We don’t want to use pagination for tool replies, so replies are what they are. It is client’s responsibility to manage the context efficiently though. Some clients do a good job with it, others require manual configuration (separate sub-agent contexts, etc). You can experiment with different clients to see if that helps.

Screw that, I thought. I’m not using a fancy enough MCP client for sub-agents, and I don’t have enough time or patience to drop Claude Desktop right now.

So, of course, I went to Claude to have a chat and devise a solution.

Text Extraction Workflow

I knew I could limit the response via CSS selectors, and I navigated to LinkedIn to check out the source code. Here’s an image approximating what I found.

Shocking. It’s been a while since I’ve clicked “View Source” on one of the corporate, big boy sites to see what the smoke and mirror frontend devs are up to these days and boy has it not improved.

Sometimes I get lucky with a data-testid="profile" on sites where functional testing trumps pissing off screen scrapers, but LinkedIn either has an omniscient functional testing platform or doesn’t do functional testing at all.

I had a really hard time discerning legitimate patterns of CSS selectors and HTML elements to target. I even thought I saw dark patterns to try and screw up parsing of a screen scraper.

For example, the “About” section has an empty div, <div id="about" class="pv-profile-card__anchor"></div>, you think would contain text about the LinkedIn profile when it is blank. The real text is buried in class="visually-hidden" element that seems like an accessibility violation to me.

Then, it dawned on me that while LinkedIn could pummel me with horrendous markup, they could never hide the actual text from me. And what are LLMs good at if nothing else? Parsing and understanding text; exactly!

After forking the Playwright MCP repo and about three spins on the “build an extract_text tool for me AI Agent” wheel, I had a working browser_extract_text(url, selectors) tool complete with several other parameters to do things like limit the characters returned in the response and so forth.

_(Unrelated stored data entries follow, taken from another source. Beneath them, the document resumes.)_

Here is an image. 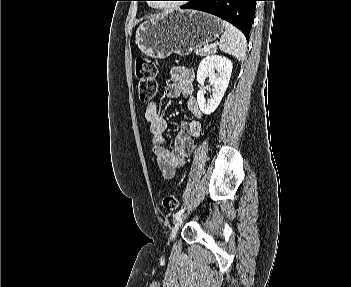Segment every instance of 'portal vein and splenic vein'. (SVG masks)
<instances>
[{
  "label": "portal vein and splenic vein",
  "mask_w": 351,
  "mask_h": 287,
  "mask_svg": "<svg viewBox=\"0 0 351 287\" xmlns=\"http://www.w3.org/2000/svg\"><path fill=\"white\" fill-rule=\"evenodd\" d=\"M204 50H208V46H204Z\"/></svg>",
  "instance_id": "portal-vein-and-splenic-vein-1"
}]
</instances>
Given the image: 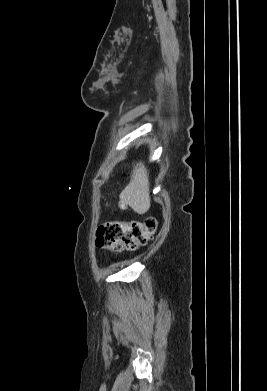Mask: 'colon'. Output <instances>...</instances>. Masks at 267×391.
Masks as SVG:
<instances>
[{
    "instance_id": "1",
    "label": "colon",
    "mask_w": 267,
    "mask_h": 391,
    "mask_svg": "<svg viewBox=\"0 0 267 391\" xmlns=\"http://www.w3.org/2000/svg\"><path fill=\"white\" fill-rule=\"evenodd\" d=\"M157 222L150 217L130 222L110 221L97 231V245L114 250H135L154 235Z\"/></svg>"
}]
</instances>
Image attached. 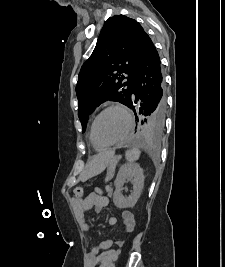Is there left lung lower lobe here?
I'll list each match as a JSON object with an SVG mask.
<instances>
[{"label":"left lung lower lobe","instance_id":"0a47b994","mask_svg":"<svg viewBox=\"0 0 225 267\" xmlns=\"http://www.w3.org/2000/svg\"><path fill=\"white\" fill-rule=\"evenodd\" d=\"M129 108L134 112L137 109L140 118L152 116L157 124L165 121L166 100L161 62L148 35L137 61Z\"/></svg>","mask_w":225,"mask_h":267}]
</instances>
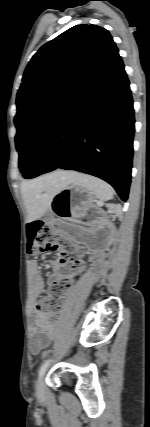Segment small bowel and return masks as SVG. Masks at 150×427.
<instances>
[{
  "label": "small bowel",
  "mask_w": 150,
  "mask_h": 427,
  "mask_svg": "<svg viewBox=\"0 0 150 427\" xmlns=\"http://www.w3.org/2000/svg\"><path fill=\"white\" fill-rule=\"evenodd\" d=\"M49 265L52 268H59L60 263L57 261H50ZM30 268L33 276L34 286L37 292H42L45 288V281L40 274L39 265L37 261L30 262ZM56 277L53 275L52 279ZM57 328L51 324L45 312L37 310L35 313V323L31 328L30 350L33 354H38L43 349L47 348L49 344L56 338Z\"/></svg>",
  "instance_id": "obj_1"
}]
</instances>
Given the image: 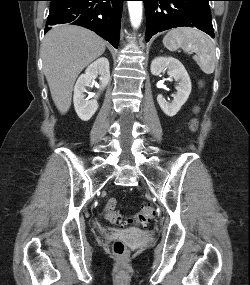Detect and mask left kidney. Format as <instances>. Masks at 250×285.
Segmentation results:
<instances>
[{"label":"left kidney","instance_id":"obj_1","mask_svg":"<svg viewBox=\"0 0 250 285\" xmlns=\"http://www.w3.org/2000/svg\"><path fill=\"white\" fill-rule=\"evenodd\" d=\"M167 71L168 75L174 78L178 85L173 101L168 102L160 94L157 97L158 104L162 111L169 117H173L187 101L191 93V80L183 64L173 57H156L151 63L152 75L158 76Z\"/></svg>","mask_w":250,"mask_h":285}]
</instances>
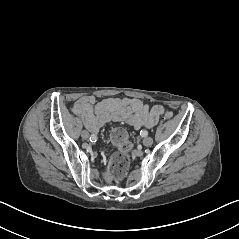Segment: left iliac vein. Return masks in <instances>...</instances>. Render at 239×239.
Instances as JSON below:
<instances>
[{
  "label": "left iliac vein",
  "instance_id": "1",
  "mask_svg": "<svg viewBox=\"0 0 239 239\" xmlns=\"http://www.w3.org/2000/svg\"><path fill=\"white\" fill-rule=\"evenodd\" d=\"M153 144V139L151 137H145L143 139V145L144 146H151Z\"/></svg>",
  "mask_w": 239,
  "mask_h": 239
}]
</instances>
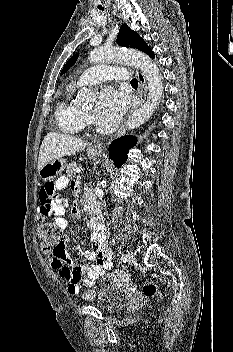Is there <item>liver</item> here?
I'll return each instance as SVG.
<instances>
[{
    "mask_svg": "<svg viewBox=\"0 0 233 352\" xmlns=\"http://www.w3.org/2000/svg\"><path fill=\"white\" fill-rule=\"evenodd\" d=\"M88 143L65 134L50 132L42 141L39 158L38 171L48 162L54 159H61L64 156H71L86 148Z\"/></svg>",
    "mask_w": 233,
    "mask_h": 352,
    "instance_id": "1",
    "label": "liver"
}]
</instances>
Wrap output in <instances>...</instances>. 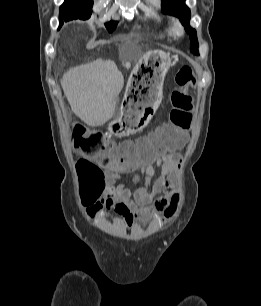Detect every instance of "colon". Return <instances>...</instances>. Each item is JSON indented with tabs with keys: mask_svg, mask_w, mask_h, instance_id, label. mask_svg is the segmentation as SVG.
<instances>
[{
	"mask_svg": "<svg viewBox=\"0 0 261 306\" xmlns=\"http://www.w3.org/2000/svg\"><path fill=\"white\" fill-rule=\"evenodd\" d=\"M175 82L177 88L170 97V121L140 139L137 144L123 143L116 152L108 133L90 132L82 125L74 126L73 146L82 154L76 163V170L82 188L89 197H97L104 192V169L118 170L148 164L180 146L192 119L193 100L189 92L196 82L192 68H180L175 75ZM120 131L121 127H118L114 134Z\"/></svg>",
	"mask_w": 261,
	"mask_h": 306,
	"instance_id": "5ec220e1",
	"label": "colon"
}]
</instances>
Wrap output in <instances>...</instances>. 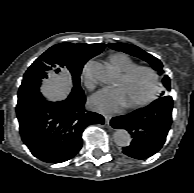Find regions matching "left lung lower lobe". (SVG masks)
Masks as SVG:
<instances>
[{
    "label": "left lung lower lobe",
    "instance_id": "0a47b994",
    "mask_svg": "<svg viewBox=\"0 0 194 193\" xmlns=\"http://www.w3.org/2000/svg\"><path fill=\"white\" fill-rule=\"evenodd\" d=\"M173 100L163 96L150 105L130 114L112 118L115 129L127 130L132 142L123 153L136 159H146L163 146L172 122Z\"/></svg>",
    "mask_w": 194,
    "mask_h": 193
}]
</instances>
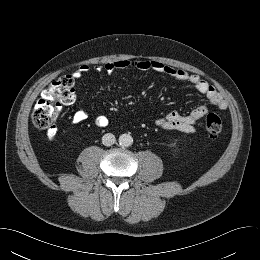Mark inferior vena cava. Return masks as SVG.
Wrapping results in <instances>:
<instances>
[{"instance_id":"602c4592","label":"inferior vena cava","mask_w":260,"mask_h":260,"mask_svg":"<svg viewBox=\"0 0 260 260\" xmlns=\"http://www.w3.org/2000/svg\"><path fill=\"white\" fill-rule=\"evenodd\" d=\"M116 138L112 133H106L102 137V143L105 146H111L115 143Z\"/></svg>"}]
</instances>
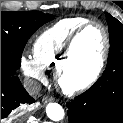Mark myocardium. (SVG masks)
Masks as SVG:
<instances>
[{
	"instance_id": "1",
	"label": "myocardium",
	"mask_w": 123,
	"mask_h": 123,
	"mask_svg": "<svg viewBox=\"0 0 123 123\" xmlns=\"http://www.w3.org/2000/svg\"><path fill=\"white\" fill-rule=\"evenodd\" d=\"M93 25L98 26L103 34L104 45H103L102 53L98 59V62L94 71L89 77L81 81H73L70 79L68 75V70L72 60L75 44L78 38L89 27ZM109 49H110L109 34L106 27L102 23L98 21H94V20H89L88 22L83 24L81 27H79L68 40L63 58L61 62L59 63V65L57 66V68L55 69V80L59 88L67 94H76L90 88L93 84L97 82V80L100 78L102 74V71L105 67V63L108 58Z\"/></svg>"
}]
</instances>
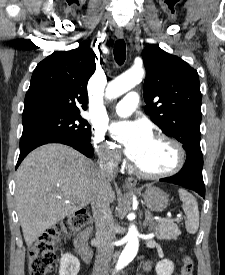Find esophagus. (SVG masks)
Here are the masks:
<instances>
[{
	"label": "esophagus",
	"instance_id": "obj_1",
	"mask_svg": "<svg viewBox=\"0 0 225 275\" xmlns=\"http://www.w3.org/2000/svg\"><path fill=\"white\" fill-rule=\"evenodd\" d=\"M115 35H116V37H117L118 39H122L123 36H124V33H123L122 28L117 27V28L115 29ZM136 183H137L136 179H134V178H132V177L128 178V179L126 180V182H125L126 187H127V188H130V189L134 188V187L136 186Z\"/></svg>",
	"mask_w": 225,
	"mask_h": 275
}]
</instances>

The key was to grab node.innerText || node.textContent on each valid element while also using a metadata=false to strip the HTML tag information from the text.

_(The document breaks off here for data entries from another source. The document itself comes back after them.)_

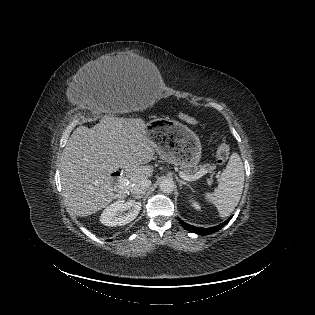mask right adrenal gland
Here are the masks:
<instances>
[{"label":"right adrenal gland","instance_id":"1","mask_svg":"<svg viewBox=\"0 0 315 315\" xmlns=\"http://www.w3.org/2000/svg\"><path fill=\"white\" fill-rule=\"evenodd\" d=\"M135 199H142L143 198V195H135V196H133Z\"/></svg>","mask_w":315,"mask_h":315}]
</instances>
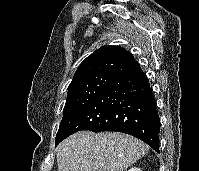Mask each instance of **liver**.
<instances>
[{
	"mask_svg": "<svg viewBox=\"0 0 199 171\" xmlns=\"http://www.w3.org/2000/svg\"><path fill=\"white\" fill-rule=\"evenodd\" d=\"M148 149L144 142L128 134L81 131L58 145V171H124Z\"/></svg>",
	"mask_w": 199,
	"mask_h": 171,
	"instance_id": "1",
	"label": "liver"
}]
</instances>
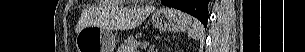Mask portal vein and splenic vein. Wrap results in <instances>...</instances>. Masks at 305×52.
<instances>
[{
	"instance_id": "portal-vein-and-splenic-vein-1",
	"label": "portal vein and splenic vein",
	"mask_w": 305,
	"mask_h": 52,
	"mask_svg": "<svg viewBox=\"0 0 305 52\" xmlns=\"http://www.w3.org/2000/svg\"><path fill=\"white\" fill-rule=\"evenodd\" d=\"M148 45H149L148 42L143 43V46H144V47H145V46H148Z\"/></svg>"
}]
</instances>
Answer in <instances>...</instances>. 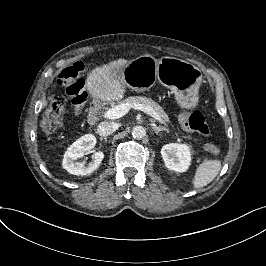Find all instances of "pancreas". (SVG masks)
Wrapping results in <instances>:
<instances>
[{
  "instance_id": "obj_1",
  "label": "pancreas",
  "mask_w": 266,
  "mask_h": 266,
  "mask_svg": "<svg viewBox=\"0 0 266 266\" xmlns=\"http://www.w3.org/2000/svg\"><path fill=\"white\" fill-rule=\"evenodd\" d=\"M125 101H128L130 103H140L145 106H150L156 112V114L163 120V122L169 121L167 113L158 103L153 101L151 98H147L145 96H131L128 97Z\"/></svg>"
}]
</instances>
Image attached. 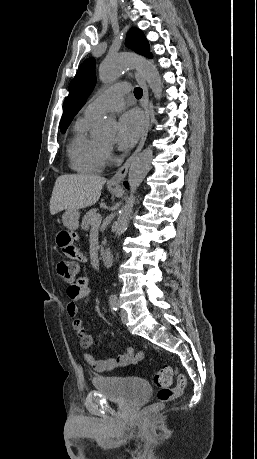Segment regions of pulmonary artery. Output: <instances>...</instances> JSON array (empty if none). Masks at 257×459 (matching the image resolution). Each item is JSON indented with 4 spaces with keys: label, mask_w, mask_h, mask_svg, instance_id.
I'll list each match as a JSON object with an SVG mask.
<instances>
[{
    "label": "pulmonary artery",
    "mask_w": 257,
    "mask_h": 459,
    "mask_svg": "<svg viewBox=\"0 0 257 459\" xmlns=\"http://www.w3.org/2000/svg\"><path fill=\"white\" fill-rule=\"evenodd\" d=\"M128 91L129 88L126 82L112 85L93 99L85 108L84 113L88 116L96 117L117 111L124 106V96Z\"/></svg>",
    "instance_id": "1"
}]
</instances>
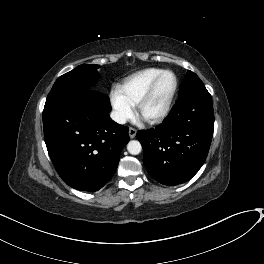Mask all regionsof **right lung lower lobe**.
Here are the masks:
<instances>
[{
	"label": "right lung lower lobe",
	"mask_w": 264,
	"mask_h": 264,
	"mask_svg": "<svg viewBox=\"0 0 264 264\" xmlns=\"http://www.w3.org/2000/svg\"><path fill=\"white\" fill-rule=\"evenodd\" d=\"M107 94L85 90L44 108V140L51 161L70 187L97 191L113 176L129 142L128 127L109 117Z\"/></svg>",
	"instance_id": "obj_1"
}]
</instances>
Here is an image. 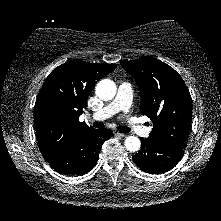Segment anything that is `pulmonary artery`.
Wrapping results in <instances>:
<instances>
[{"mask_svg":"<svg viewBox=\"0 0 221 221\" xmlns=\"http://www.w3.org/2000/svg\"><path fill=\"white\" fill-rule=\"evenodd\" d=\"M132 103V88L129 83H121L118 87L116 97L108 105L95 112L92 118L95 120L107 119L118 112L127 113ZM129 128L137 135L148 137L151 132V127H145L136 123L133 120L128 121Z\"/></svg>","mask_w":221,"mask_h":221,"instance_id":"obj_1","label":"pulmonary artery"}]
</instances>
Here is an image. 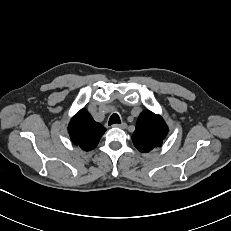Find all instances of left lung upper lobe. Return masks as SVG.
<instances>
[{
	"instance_id": "1",
	"label": "left lung upper lobe",
	"mask_w": 231,
	"mask_h": 231,
	"mask_svg": "<svg viewBox=\"0 0 231 231\" xmlns=\"http://www.w3.org/2000/svg\"><path fill=\"white\" fill-rule=\"evenodd\" d=\"M167 133L168 127L162 117L146 110L138 117L132 141L140 152H149L162 145Z\"/></svg>"
}]
</instances>
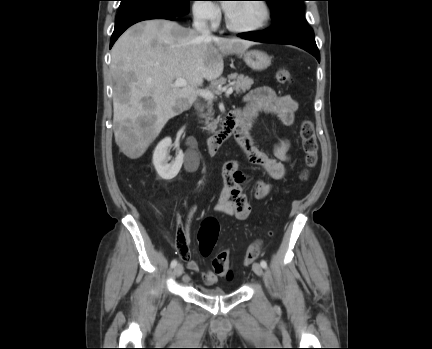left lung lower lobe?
<instances>
[{"label": "left lung lower lobe", "mask_w": 432, "mask_h": 349, "mask_svg": "<svg viewBox=\"0 0 432 349\" xmlns=\"http://www.w3.org/2000/svg\"><path fill=\"white\" fill-rule=\"evenodd\" d=\"M238 36L256 42L294 45L308 51L320 62L314 33L309 26L274 25L264 31L240 33Z\"/></svg>", "instance_id": "left-lung-lower-lobe-1"}]
</instances>
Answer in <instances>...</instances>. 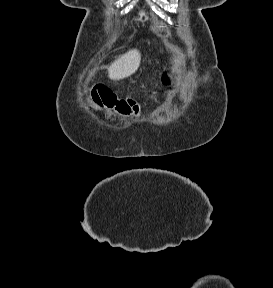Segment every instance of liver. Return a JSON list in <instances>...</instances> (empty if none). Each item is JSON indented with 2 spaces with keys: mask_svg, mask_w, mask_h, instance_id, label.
I'll use <instances>...</instances> for the list:
<instances>
[{
  "mask_svg": "<svg viewBox=\"0 0 273 288\" xmlns=\"http://www.w3.org/2000/svg\"><path fill=\"white\" fill-rule=\"evenodd\" d=\"M141 61V54L137 49L129 50L121 55L108 68V76L112 80L129 77L137 71Z\"/></svg>",
  "mask_w": 273,
  "mask_h": 288,
  "instance_id": "liver-1",
  "label": "liver"
}]
</instances>
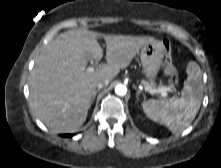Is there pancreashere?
<instances>
[{"label":"pancreas","mask_w":221,"mask_h":168,"mask_svg":"<svg viewBox=\"0 0 221 168\" xmlns=\"http://www.w3.org/2000/svg\"><path fill=\"white\" fill-rule=\"evenodd\" d=\"M142 83L146 86H149L151 88H155V84L154 83H148L147 81H142ZM162 88H167L166 86H160L159 89H162Z\"/></svg>","instance_id":"obj_1"}]
</instances>
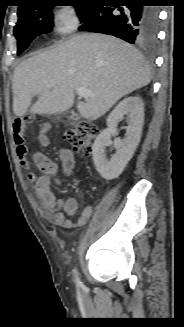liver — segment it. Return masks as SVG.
Returning a JSON list of instances; mask_svg holds the SVG:
<instances>
[{
	"label": "liver",
	"mask_w": 184,
	"mask_h": 327,
	"mask_svg": "<svg viewBox=\"0 0 184 327\" xmlns=\"http://www.w3.org/2000/svg\"><path fill=\"white\" fill-rule=\"evenodd\" d=\"M151 81V70L132 45L103 34H77L53 49L22 61L13 74V112L21 117L55 115L70 109L75 92L93 95L77 103L80 115L96 120L119 99Z\"/></svg>",
	"instance_id": "liver-1"
}]
</instances>
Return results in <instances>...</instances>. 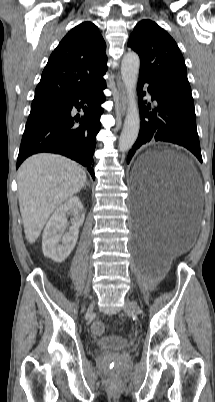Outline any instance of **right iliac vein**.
I'll use <instances>...</instances> for the list:
<instances>
[{"label":"right iliac vein","instance_id":"1","mask_svg":"<svg viewBox=\"0 0 215 402\" xmlns=\"http://www.w3.org/2000/svg\"><path fill=\"white\" fill-rule=\"evenodd\" d=\"M95 306V301H92L88 307V314H91Z\"/></svg>","mask_w":215,"mask_h":402}]
</instances>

And when I tested out my new browser_extract_text tool vs. browser_snapshot I was using before the results were pretty good with around a 67% reduction of tokens used.

Token savings comparison:

Clean text only (browser_extract_text): ~2,090 tokens
Text + full page structure (browser_snapshot): ~6,250 tokens
Token savings: ~4,160 tokens (67% reduction)

Code and Improvements

I’ll list the code here so you can check it out. I’ll even throw in the setup instructions for Claude Desktop to boot!

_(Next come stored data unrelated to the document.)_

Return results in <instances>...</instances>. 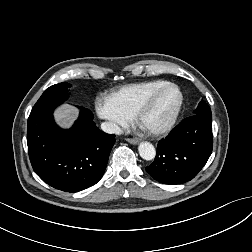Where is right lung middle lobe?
I'll return each instance as SVG.
<instances>
[{
    "label": "right lung middle lobe",
    "instance_id": "right-lung-middle-lobe-1",
    "mask_svg": "<svg viewBox=\"0 0 252 252\" xmlns=\"http://www.w3.org/2000/svg\"><path fill=\"white\" fill-rule=\"evenodd\" d=\"M69 87L71 85L64 82L47 88L34 105L30 115L37 114L47 107L63 103L68 98Z\"/></svg>",
    "mask_w": 252,
    "mask_h": 252
}]
</instances>
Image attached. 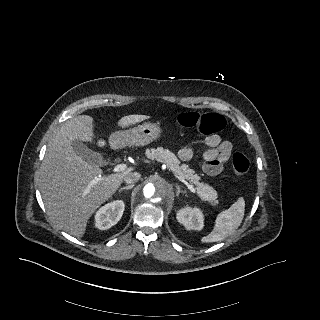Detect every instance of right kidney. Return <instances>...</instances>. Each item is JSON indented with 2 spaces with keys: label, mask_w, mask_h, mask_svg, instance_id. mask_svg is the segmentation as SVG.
<instances>
[{
  "label": "right kidney",
  "mask_w": 320,
  "mask_h": 320,
  "mask_svg": "<svg viewBox=\"0 0 320 320\" xmlns=\"http://www.w3.org/2000/svg\"><path fill=\"white\" fill-rule=\"evenodd\" d=\"M125 209L122 200H116L102 206L95 215V226L100 230H107L117 224Z\"/></svg>",
  "instance_id": "right-kidney-1"
}]
</instances>
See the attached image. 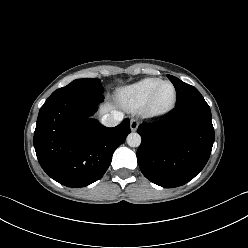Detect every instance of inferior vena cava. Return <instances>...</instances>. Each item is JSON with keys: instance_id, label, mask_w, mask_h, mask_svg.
Masks as SVG:
<instances>
[{"instance_id": "obj_1", "label": "inferior vena cava", "mask_w": 248, "mask_h": 248, "mask_svg": "<svg viewBox=\"0 0 248 248\" xmlns=\"http://www.w3.org/2000/svg\"><path fill=\"white\" fill-rule=\"evenodd\" d=\"M124 114L119 111H112L110 114H105L101 118V123L107 127H115L123 120Z\"/></svg>"}]
</instances>
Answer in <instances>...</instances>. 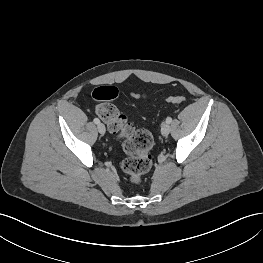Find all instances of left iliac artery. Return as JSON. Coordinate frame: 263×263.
Segmentation results:
<instances>
[{"mask_svg": "<svg viewBox=\"0 0 263 263\" xmlns=\"http://www.w3.org/2000/svg\"><path fill=\"white\" fill-rule=\"evenodd\" d=\"M166 122H167V123H171V122H172V118H171V117H168V118L166 119Z\"/></svg>", "mask_w": 263, "mask_h": 263, "instance_id": "1", "label": "left iliac artery"}]
</instances>
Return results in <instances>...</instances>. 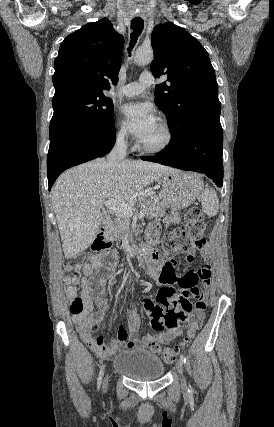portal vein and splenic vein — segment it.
I'll return each instance as SVG.
<instances>
[{
  "instance_id": "portal-vein-and-splenic-vein-1",
  "label": "portal vein and splenic vein",
  "mask_w": 274,
  "mask_h": 427,
  "mask_svg": "<svg viewBox=\"0 0 274 427\" xmlns=\"http://www.w3.org/2000/svg\"><path fill=\"white\" fill-rule=\"evenodd\" d=\"M95 204H98V206H106L108 210H111V212H115V214H124V215H133V204H125V202H115V200H106V202H95ZM146 214V210H142L140 214L138 215L139 219H142L144 215Z\"/></svg>"
}]
</instances>
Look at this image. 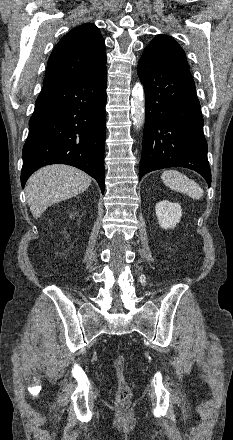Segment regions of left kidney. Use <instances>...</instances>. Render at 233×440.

Forked Repo - https://github.com/alexfinnarn/playwright-mcp
extract_text tool - https://github.com/alexfinnarn/playwright-mcp/blob/main/src/tools/extract_text.ts
Add tool to list - https://github.com/alexfinnarn/playwright-mcp/blob/main/src/tools.ts#L40

And to get this working on Claude Desktop you must:

Clone the forked repo I made.
Run npm install.
Run npm run build.
Add configuration to Claude Desktop’s config file which you can access from the Developer Settings UI. I tend to use full paths to executables just to be super explicit.
- which node should give you the path to node on your machine
- You need to enter the full path to the repo and target the cli.js in the root directory.

{
  "mcpServers": {
    "my-playwright": {
      "command": "<full-path-to-node>",
      "args": [
        "<forked-repo-path>/cli.js"
      ]
    }
  }
}

After following those instructions, you should be able to have Claude Desktop use Playwright MCP to gather text from an authenticated page with little fuss and far fewer tokens than gathering a snapshot or using one of the other tools.